DESCRIPTION OF THE TASK: Reading down the listing below, count the lines where the word "diversas" shows up, then give only that count.

DATASET EXCERPTS:
--

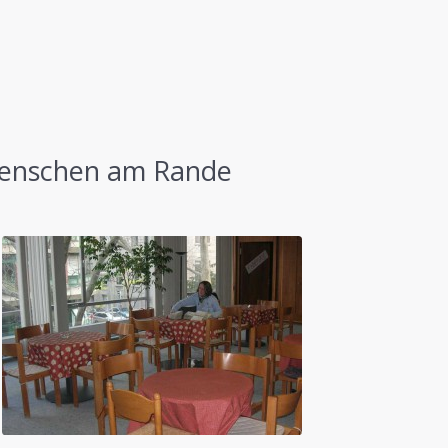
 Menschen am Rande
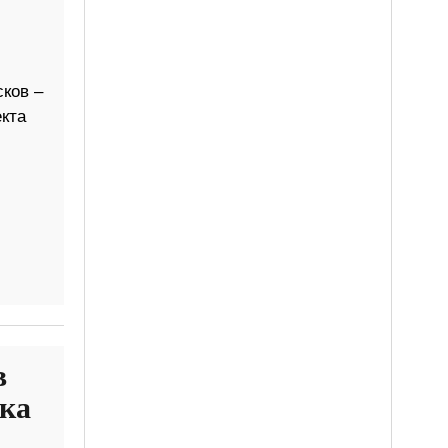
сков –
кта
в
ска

--

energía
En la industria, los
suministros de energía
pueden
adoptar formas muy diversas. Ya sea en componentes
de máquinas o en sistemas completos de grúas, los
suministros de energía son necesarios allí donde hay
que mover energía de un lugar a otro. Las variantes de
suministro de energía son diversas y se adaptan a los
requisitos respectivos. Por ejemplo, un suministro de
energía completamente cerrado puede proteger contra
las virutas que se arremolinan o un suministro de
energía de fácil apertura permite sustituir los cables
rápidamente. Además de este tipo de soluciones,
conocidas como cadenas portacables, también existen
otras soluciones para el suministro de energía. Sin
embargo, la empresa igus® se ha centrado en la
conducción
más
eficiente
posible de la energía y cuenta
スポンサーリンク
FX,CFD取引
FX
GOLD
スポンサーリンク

--

EXERCISE RESPONSE: 2